Healthful thy keenest breeze: Cf. Thomson, The Seasons, "Winter" 692-96:

. . . now, behold, the joyous Winter-Days,
Frosty, succeed; and thro’ the blue Serene,
For Sight too fine, the etherial Nitre flies;
Killing infectious Damps, and the spent Air
Storing afresh with elemental Life.

71

fleecy shower: Cf. "Winter" 227: "fleecy World"; "Winter" 229: "whitening Shower."

76

Caledonia: Scotland. See John Pinkerton’s Modern Geography (3 vols. London, 1807) 1: 145:

Scotland was first discovered to the Romans by Agricola; and the luminous pages of Tacitus disclosed the situation and manners of the country. . . .

Tacitus discriminates the northern part to Britain from the southern, by the special and repeated appellation of Caledonia, a name said to be derived from a Cumraig word signifying woodlands, forests, or, perhaps, rather a mountainous country. . . .

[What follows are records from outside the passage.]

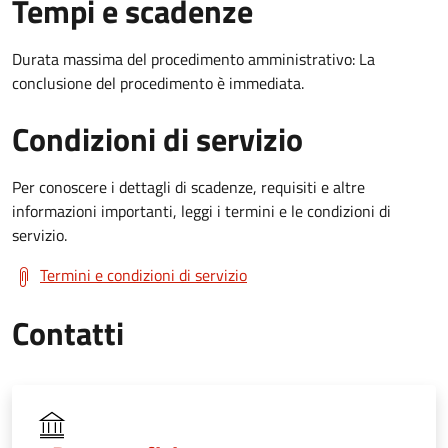
Tempi e scadenze
Durata massima del procedimento amministrativo: La
conclusione del procedimento è immediata.
Condizioni di servizio
Per conoscere i dettagli di scadenze, requisiti e altre
informazioni importanti, leggi i termini e le condizioni di
servizio.
Termini e condizioni di servizio
Contatti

While there are no direct references to The Seasons in this section, it may be of interest to note that in "Autumn" (880-956), the Scottish Thomson writes of Caledonia, of its landscape and economic situation, and of certain historical figures.

79

bothy: "A hut or cottage" (OED).

79

bield: "Refuge, shelter" (OED). Both "bothy" and "bield" are of note for their currency in Scottish or northern dialects. The OED cites examples of their use from the works of Robert Burns and Hector Macneill.

112

Glengary: An alternate spelling of Glengarry common until Confederation—and employed in Lieutenant Governor Simcoe’s Proclamation of 16 July 1792 which established the county. For a detailed account of the county, see Royce MacGillivray and Ewan Ross’s A History of Glengarry (Belleville, ON: Mike, 1979). One of Ontario’s easternmost counties, named for a glen in Invernessshire, Scotland, Glengarry was originally bounded by the Ottawa River on the north, the St Lawrence River on the south, the border between Upper and Lower Canada on the East, and, according to the Proclamation, "‘the easternmost boundary of the late township of Cornwall, running north twenty-four degrees west until it intersects the Ottawa or Grand River’" (qtd. in Royce and Ross 3) on the west. In 1798, it was divided roughly in half, the southern portion retaining the name Glengarry, the northern becoming a new county, Prescott. The early settlers of the area were largely United Empire Loyalists, many being Scottish Highlanders who had emigrated to the Mohawk Valley in New York Province to be tenant farmers. During the winter of 1775-76, after orders had been sent out to arrest leading Loyalists, Sir John Johnson, a British landlord in the Mohawk Valley escaped to Montreal with some of his tenants. After being given the rank Lieutenant Colonel, he formed a battalion of refugee settlers, the King’s Royal Regiment of New York. When the regiment disbanded in 1783, provision had to be made for the soldiers and their families, and so Governor General Sir Frederick Haldimand ordered new townships to be laid out along the St. Lawrence River, and sent the refugees to Pointe Maligne, in the area of what is now Cornwall, Ontario. Approximately one thousand Loyalists settled the area in 1784. By the time of the Knight’s trip to Canada, there had been a further influx of Scottish immigrants into the region with a large number arriving from Knoydart in 1786, followed by groups of Highlanders landing in Canada in 1794 and 1802.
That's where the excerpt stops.